Collected data:

========================================

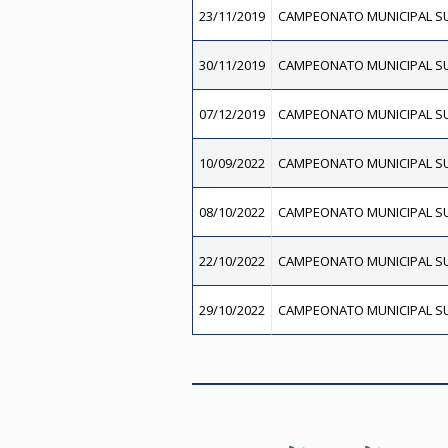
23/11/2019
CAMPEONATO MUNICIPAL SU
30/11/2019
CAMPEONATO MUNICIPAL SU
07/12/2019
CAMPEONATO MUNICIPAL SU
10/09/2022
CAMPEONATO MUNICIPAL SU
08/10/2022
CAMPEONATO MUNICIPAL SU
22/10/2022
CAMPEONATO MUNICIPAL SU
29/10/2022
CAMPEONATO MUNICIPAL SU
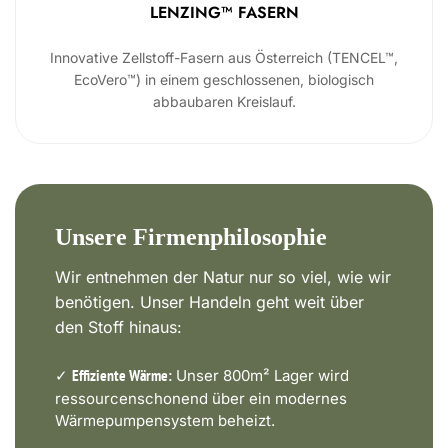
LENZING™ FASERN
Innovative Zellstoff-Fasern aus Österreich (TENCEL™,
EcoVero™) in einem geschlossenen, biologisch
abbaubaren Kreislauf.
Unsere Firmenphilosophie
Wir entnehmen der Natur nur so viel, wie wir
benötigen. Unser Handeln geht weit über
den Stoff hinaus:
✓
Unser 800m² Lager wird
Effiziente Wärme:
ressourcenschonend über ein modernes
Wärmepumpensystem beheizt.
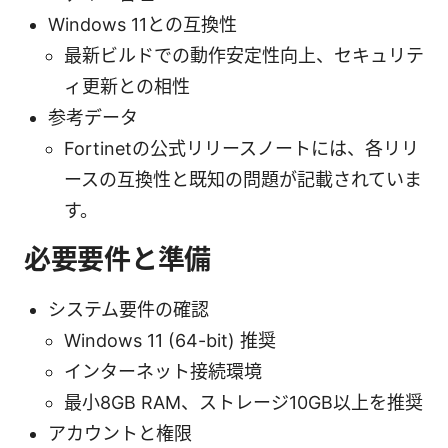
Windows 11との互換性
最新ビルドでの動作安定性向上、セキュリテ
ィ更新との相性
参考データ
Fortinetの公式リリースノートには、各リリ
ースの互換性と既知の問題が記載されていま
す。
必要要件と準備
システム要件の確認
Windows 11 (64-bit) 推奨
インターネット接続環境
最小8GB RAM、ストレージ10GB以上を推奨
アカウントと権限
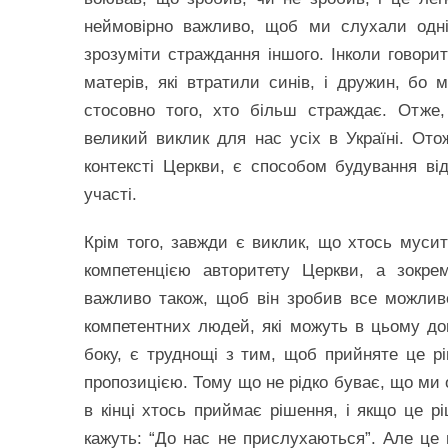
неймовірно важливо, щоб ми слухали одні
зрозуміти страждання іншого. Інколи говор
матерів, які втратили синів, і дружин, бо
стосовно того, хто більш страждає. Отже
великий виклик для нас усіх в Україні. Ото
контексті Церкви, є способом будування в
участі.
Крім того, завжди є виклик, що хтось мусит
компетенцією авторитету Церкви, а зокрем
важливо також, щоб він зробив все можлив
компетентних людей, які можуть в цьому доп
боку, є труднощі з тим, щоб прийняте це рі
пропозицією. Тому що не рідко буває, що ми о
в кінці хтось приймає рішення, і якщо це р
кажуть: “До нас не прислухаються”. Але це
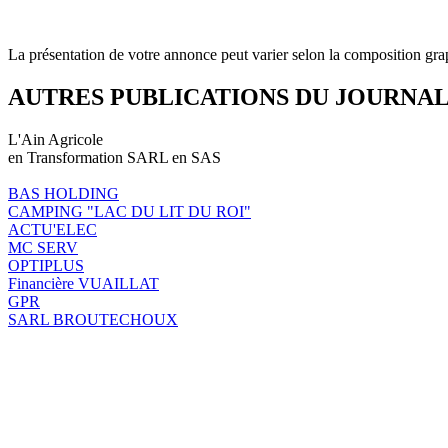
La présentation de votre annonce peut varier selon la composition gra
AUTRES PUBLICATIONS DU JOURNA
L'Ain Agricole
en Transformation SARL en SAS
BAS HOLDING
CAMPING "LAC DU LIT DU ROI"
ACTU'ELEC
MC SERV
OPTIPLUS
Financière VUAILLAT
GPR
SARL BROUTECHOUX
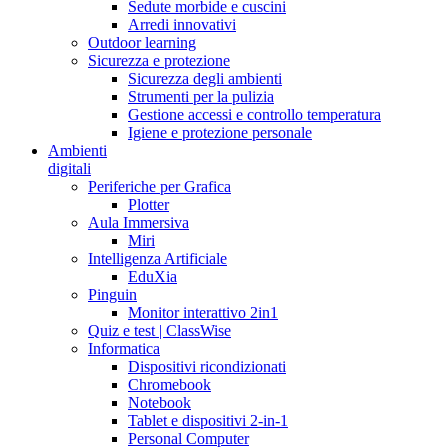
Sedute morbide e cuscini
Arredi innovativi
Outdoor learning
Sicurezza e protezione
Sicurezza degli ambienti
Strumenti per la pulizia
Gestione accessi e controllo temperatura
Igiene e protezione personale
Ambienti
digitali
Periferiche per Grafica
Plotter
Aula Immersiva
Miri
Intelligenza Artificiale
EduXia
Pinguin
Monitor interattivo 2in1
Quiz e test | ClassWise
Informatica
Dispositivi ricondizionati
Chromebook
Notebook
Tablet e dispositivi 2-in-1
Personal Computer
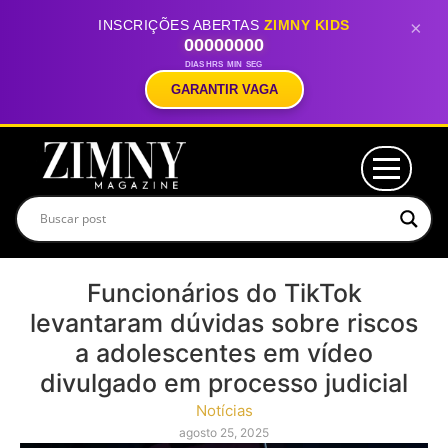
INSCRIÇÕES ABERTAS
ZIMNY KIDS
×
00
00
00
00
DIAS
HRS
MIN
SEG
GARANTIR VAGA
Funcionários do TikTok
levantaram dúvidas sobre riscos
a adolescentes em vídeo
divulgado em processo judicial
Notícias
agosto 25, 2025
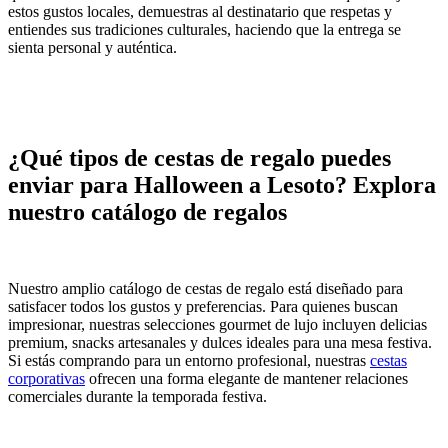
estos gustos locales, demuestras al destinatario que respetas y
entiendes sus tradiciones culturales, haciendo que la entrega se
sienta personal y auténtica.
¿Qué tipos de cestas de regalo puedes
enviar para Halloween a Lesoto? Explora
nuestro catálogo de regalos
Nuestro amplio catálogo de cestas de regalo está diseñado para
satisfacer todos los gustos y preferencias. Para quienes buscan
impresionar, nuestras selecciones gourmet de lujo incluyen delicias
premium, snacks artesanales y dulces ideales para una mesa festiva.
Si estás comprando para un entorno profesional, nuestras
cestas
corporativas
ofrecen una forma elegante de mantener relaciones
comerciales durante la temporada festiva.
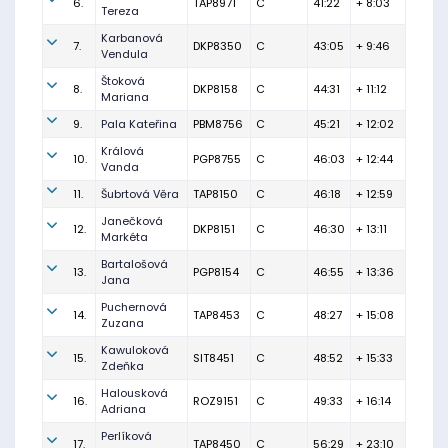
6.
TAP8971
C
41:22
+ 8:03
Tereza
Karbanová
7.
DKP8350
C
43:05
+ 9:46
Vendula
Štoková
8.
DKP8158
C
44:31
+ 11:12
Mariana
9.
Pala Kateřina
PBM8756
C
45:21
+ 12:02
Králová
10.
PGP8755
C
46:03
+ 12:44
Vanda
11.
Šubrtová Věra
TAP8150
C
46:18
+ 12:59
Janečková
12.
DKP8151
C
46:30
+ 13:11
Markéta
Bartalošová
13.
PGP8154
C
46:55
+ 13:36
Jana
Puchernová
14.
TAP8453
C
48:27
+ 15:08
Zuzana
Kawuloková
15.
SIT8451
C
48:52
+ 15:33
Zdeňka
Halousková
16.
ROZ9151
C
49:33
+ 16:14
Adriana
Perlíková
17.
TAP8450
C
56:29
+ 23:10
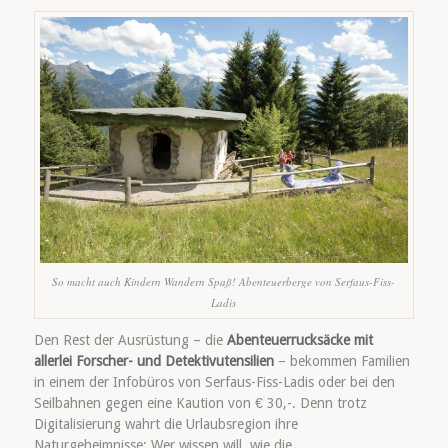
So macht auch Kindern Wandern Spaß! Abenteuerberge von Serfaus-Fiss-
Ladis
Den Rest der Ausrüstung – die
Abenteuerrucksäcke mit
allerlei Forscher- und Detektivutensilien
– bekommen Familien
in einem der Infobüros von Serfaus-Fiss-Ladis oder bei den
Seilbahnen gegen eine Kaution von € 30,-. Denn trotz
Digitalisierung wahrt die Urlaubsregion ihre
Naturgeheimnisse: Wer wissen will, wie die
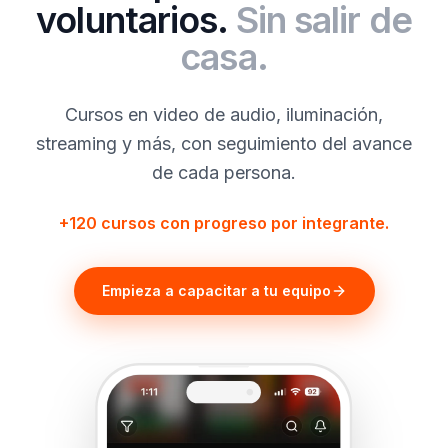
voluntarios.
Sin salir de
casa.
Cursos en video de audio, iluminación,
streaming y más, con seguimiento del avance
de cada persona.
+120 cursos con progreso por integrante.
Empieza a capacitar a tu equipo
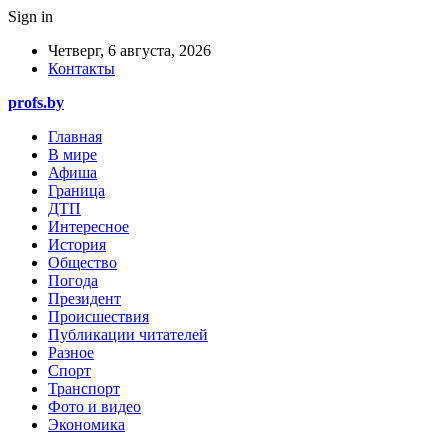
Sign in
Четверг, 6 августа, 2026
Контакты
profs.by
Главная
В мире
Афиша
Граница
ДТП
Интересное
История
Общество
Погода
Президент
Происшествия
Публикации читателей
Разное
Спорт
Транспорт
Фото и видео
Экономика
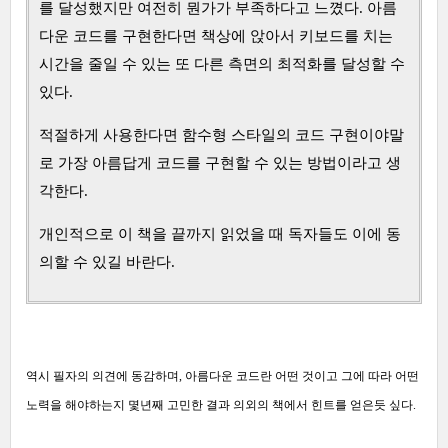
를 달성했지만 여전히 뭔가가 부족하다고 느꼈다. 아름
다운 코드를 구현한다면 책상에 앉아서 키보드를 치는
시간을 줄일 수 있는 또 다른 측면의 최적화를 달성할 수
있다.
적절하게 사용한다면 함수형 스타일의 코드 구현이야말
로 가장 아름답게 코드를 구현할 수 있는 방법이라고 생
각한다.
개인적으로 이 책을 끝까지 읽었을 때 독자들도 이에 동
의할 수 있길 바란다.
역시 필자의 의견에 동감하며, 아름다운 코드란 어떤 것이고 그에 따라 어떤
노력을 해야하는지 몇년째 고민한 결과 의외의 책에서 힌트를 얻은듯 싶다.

========================================

# REQUIRED WORK:
Both the first line of the records above and the line containing "Fortinetの公式リリースノートには、各リリ" belong in the copy; please return them and every line between, exactly, minus the pictures.

# COMPLETED EXERCISE:
23/11/2019
CAMPEONATO MUNICIPAL SU
30/11/2019
CAMPEONATO MUNICIPAL SU
07/12/2019
CAMPEONATO MUNICIPAL SU
10/09/2022
CAMPEONATO MUNICIPAL SU
08/10/2022
CAMPEONATO MUNICIPAL SU
22/10/2022
CAMPEONATO MUNICIPAL SU
29/10/2022
CAMPEONATO MUNICIPAL SU
LENZING™ FASERN
Innovative Zellstoff-Fasern aus Österreich (TENCEL™,
EcoVero™) in einem geschlossenen, biologisch
abbaubaren Kreislauf.
Unsere Firmenphilosophie
Wir entnehmen der Natur nur so viel, wie wir
benötigen. Unser Handeln geht weit über
den Stoff hinaus:
✓
Unser 800m² Lager wird
Effiziente Wärme:
ressourcenschonend über ein modernes
Wärmepumpensystem beheizt.
Windows 11との互換性
最新ビルドでの動作安定性向上、セキュリテ
ィ更新との相性
参考データ
Fortinetの公式リリースノートには、各リリ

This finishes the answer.